"Check." Garlock chuckled. "I'll have to file that one, in case I want to use it sometime. How're you coming, Belle?"

"Nice!" Belle's voracious mind had been so busy absorbing new knowledge that she had temporarily forgotten about her fight with her captain. "I'm just about done here. I'll be ready tomorrow, I think, to visit their library and tape up some planetological and planetographical—notice how insouciantly I toss off those two-credit words?—data on this here planet Hodell."

"Good going. You've been listening to this stuff Lola and I were chewing on—does any of it make sense to you?"

"It does not. I never heard anything to compare with it."
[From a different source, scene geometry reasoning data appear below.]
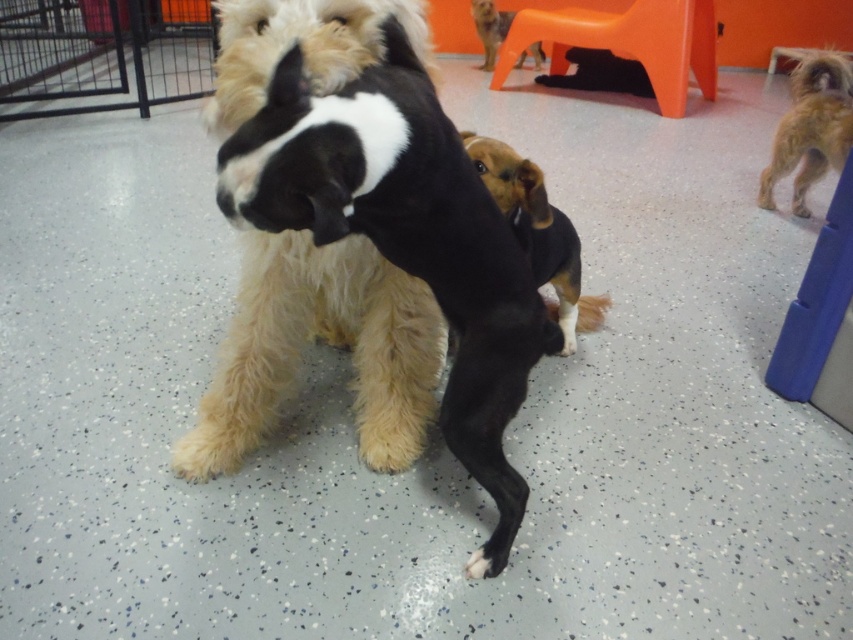 Question: Does shaggy golden dog at right appear under white fur at lower center?

Choices:
 (A) yes
 (B) no

Answer: (B)

Question: Which point is closer to the camera?

Choices:
 (A) click(502, 67)
 (B) click(782, 144)

Answer: (B)

Question: From the image, what is the correct spatial relationship of orange plastic chair at upper right in relation to white fur at lower center?

Choices:
 (A) left
 (B) right

Answer: (B)

Question: Which object is farther from the camera taking this photo?

Choices:
 (A) shaggy golden dog at right
 (B) black and white fur at center
 (C) white fur at lower center

Answer: (A)

Question: Which of the following is the closest to the observer?

Choices:
 (A) orange plastic chair at upper right
 (B) brown furry dog at upper center
 (C) brown furry dog at center

Answer: (C)

Question: Is shaggy golden dog at right below brown furry dog at upper center?

Choices:
 (A) no
 (B) yes

Answer: (B) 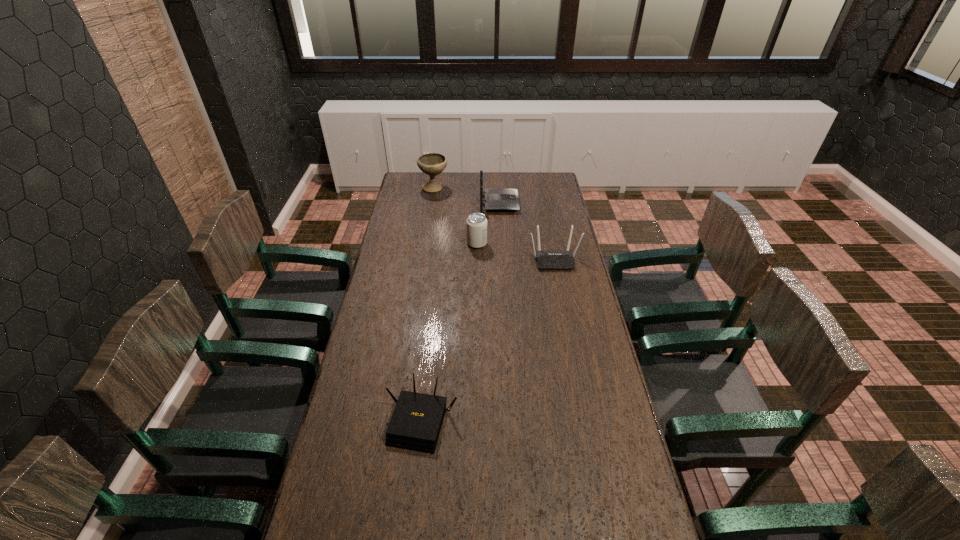 At what (x,y) coordinates should I click in order to perform the action: click on vacant space situated on the front-facing side of the second farthest router. Please return your answer as a coordinate pair (x, y). Looking at the image, I should click on (564, 312).

Find the location of a particular element. This screenshot has height=540, width=960. vacant space located 0.350m on the right of the shortest router is located at coordinates click(573, 421).

Locate an element on the screen. This screenshot has width=960, height=540. chalice at the far edge is located at coordinates tap(432, 164).

Find the location of a particular element. The height and width of the screenshot is (540, 960). router situated at the far edge is located at coordinates (496, 199).

You are a GUI agent. You are given a task and a screenshot of the screen. Output one action in this format:
    pyautogui.click(x=<x>, y=<y>)
    Task: Click on the chalice present at the left edge
    
    Given the screenshot: What is the action you would take?
    pyautogui.click(x=432, y=164)

You are a GUI agent. You are given a task and a screenshot of the screen. Output one action in this format:
    pyautogui.click(x=<x>, y=<y>)
    Task: Click on the router that is at the left edge
    The width and height of the screenshot is (960, 540).
    Given the screenshot: What is the action you would take?
    pyautogui.click(x=415, y=425)

Locate an element on the screen. The height and width of the screenshot is (540, 960). object situated at the right edge is located at coordinates (546, 260).

Locate an element on the screen. This screenshot has width=960, height=540. object that is at the far left corner is located at coordinates (432, 164).

Identify the location of vacant region at the far edge of the desktop. The image size is (960, 540). (525, 183).

The width and height of the screenshot is (960, 540). I want to click on vacant space at the left edge of the desktop, so click(x=422, y=222). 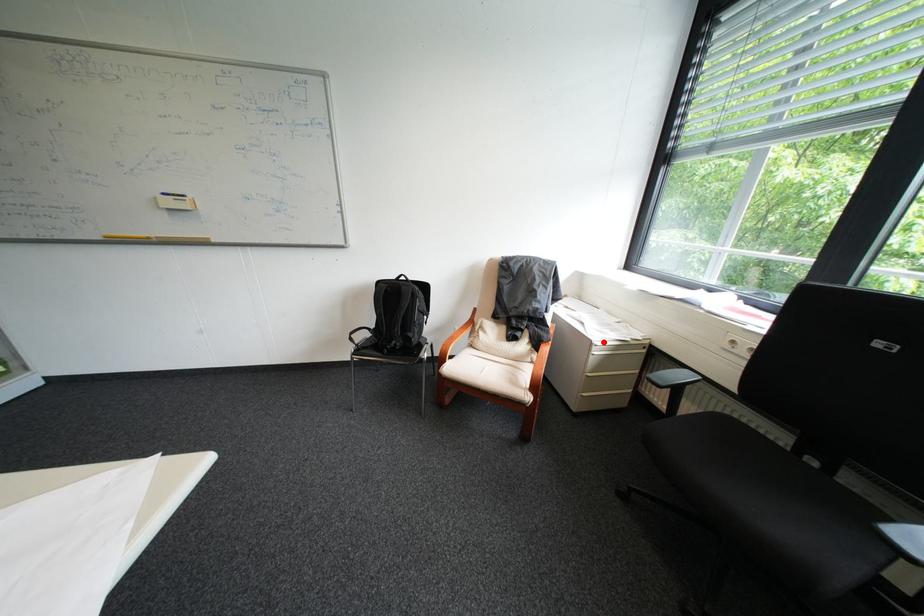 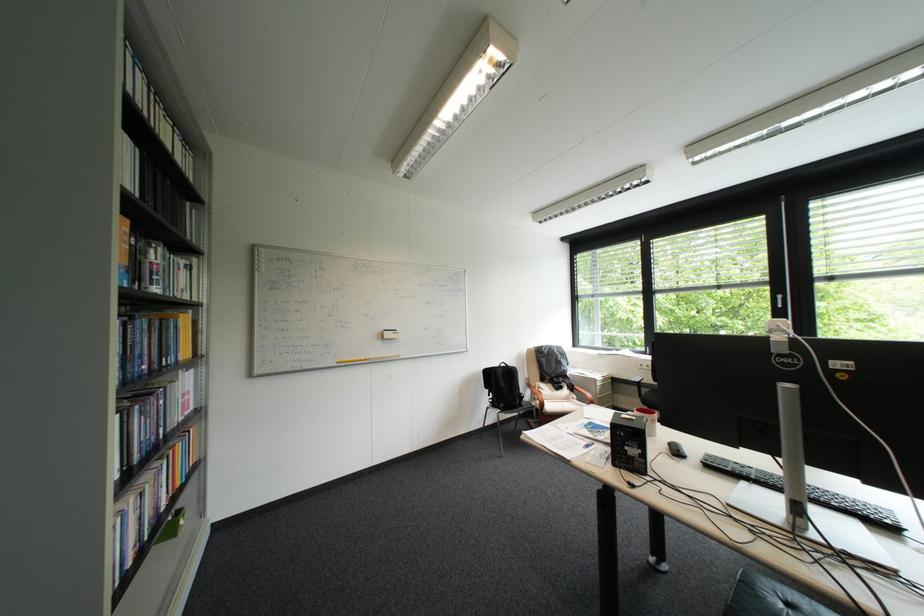 Find the pixel in the second image that matches the highlighted location in the first image.

(608, 379) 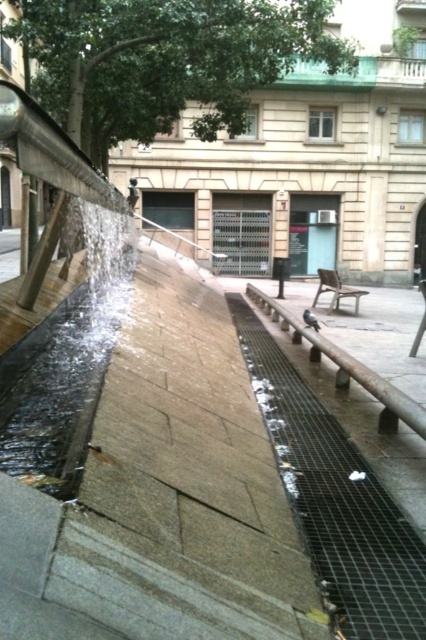 You are a maintenance worker checking the water feature. You need to ensure the clear glass water at left and brown wooden rail at center are within safety standards. According to the measurements, which object has a greater width?

The clear glass water at left has a greater width than the brown wooden rail at center.

You are sitting on the wooden park bench at center and want to get a drink of water. Is the clear glass water at left accessible from your current position?

The clear glass water at left is located below the wooden park bench at center, so you can easily access it by reaching down from the bench.

You are a maintenance worker inspecting the clear glass water at left and the brown wooden rail at center. Which object is located above the other?

The clear glass water at left is positioned over the brown wooden rail at center, so it is above the rail. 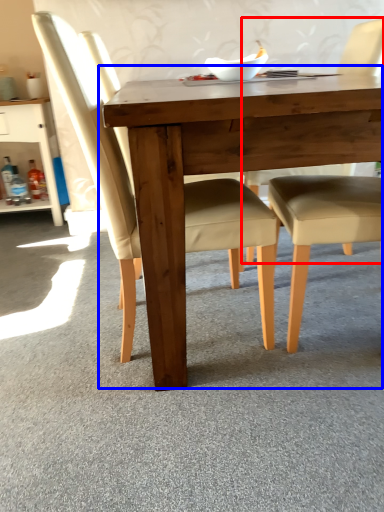 Question: Which object is closer to the camera taking this photo, chair (highlighted by a red box) or table (highlighted by a blue box)?

Choices:
 (A) chair
 (B) table

Answer: (B) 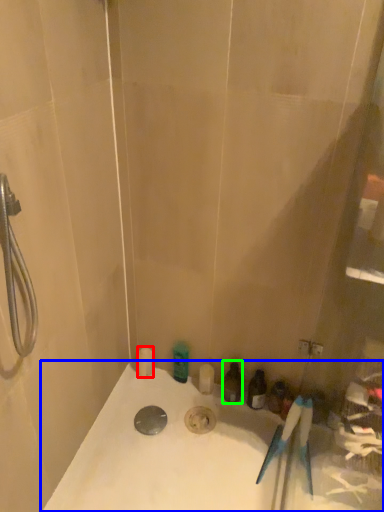 Question: Which object is positioned farthest from toiletry (highlighted by a red box)? Select from bathtub (highlighted by a blue box) and toiletry (highlighted by a green box).

Choices:
 (A) bathtub
 (B) toiletry

Answer: (A) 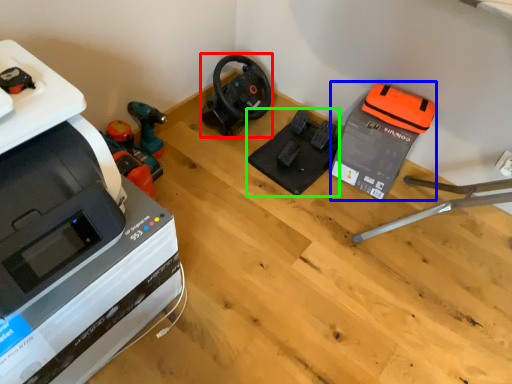 Question: Which is nearer to the vacuum (highlighted by a red box)? equipment (highlighted by a blue box) or equipment (highlighted by a green box).

Choices:
 (A) equipment
 (B) equipment

Answer: (B) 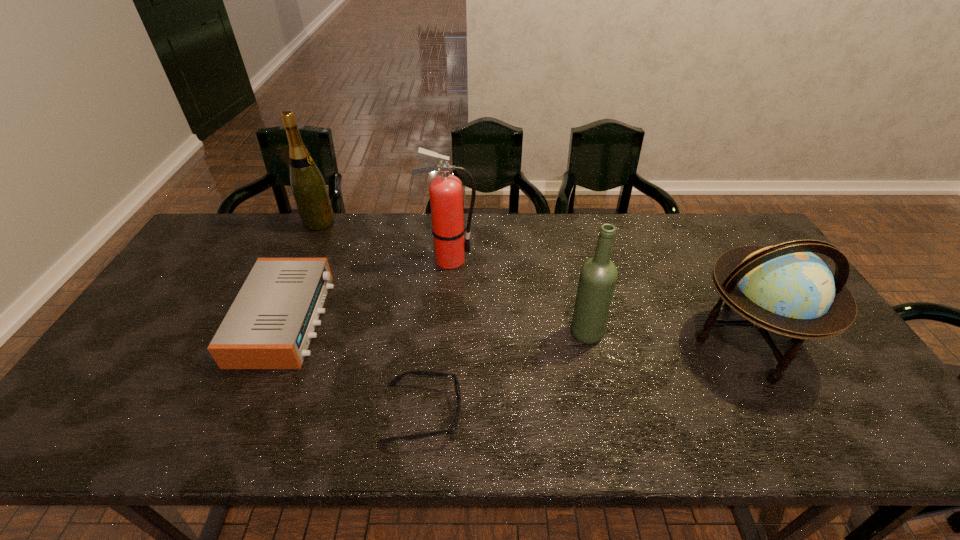 Where is `the farther wine bottle`? This screenshot has height=540, width=960. the farther wine bottle is located at coordinates (309, 189).

You are a GUI agent. You are given a task and a screenshot of the screen. Output one action in this format:
    pyautogui.click(x=<x>, y=<y>)
    Task: Click on the farthest object
    
    Given the screenshot: What is the action you would take?
    pyautogui.click(x=309, y=189)

Identify the location of the second farthest object. (446, 191).

At what (x,y) coordinates should I click in order to perform the action: click on the nearer wine bottle. Please return your answer as a coordinate pair (x, y). Looking at the image, I should click on (598, 276).

Locate an element on the screen. the second object from right to left is located at coordinates (598, 276).

I want to click on globe, so click(786, 289).

Identify the location of radio receiver. This screenshot has height=540, width=960. (270, 324).

Image resolution: width=960 pixels, height=540 pixels. Identify the location of the shortest object. (457, 388).

What are the coordinates of `free spot located 0.360m on the front-facing side of the left wine bottle` in the screenshot? It's located at (437, 222).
"Excuse me for changing the subject," Lola put in, plaintively, "but when, if ever, do we eat? Do we have to wait until that confounded James boy gets back from wherever it was he went?"

"If you're hungry, we'll eat now."

"Hungry? Look!" Lola turned herself sidewise, placed one hand in the small of her back, and pressed hard with the other her flat, taut belly. "See? Only a couple of inches from belt-buckle to backbone—dangerously close to the point of utter collapse."

"You poor, abused little thing!" Garlock laughed and all three crossed the room to the dining alcove. While they were still ordering, James appeared beside them.

"Find out anything?" Garlock asked.

"Yes and no. Yes, in that they have an excellent observatory, with a hundred-eighty-inch reflector, on a mountain only seventy-five miles from here. No, in that I didn't find any duplication of nebulary configurations with the stuff I had with me. However, it was relatively coarse. Tomorrow I'll take a lot of fine stuff along. It'll take some time—a full day, at least."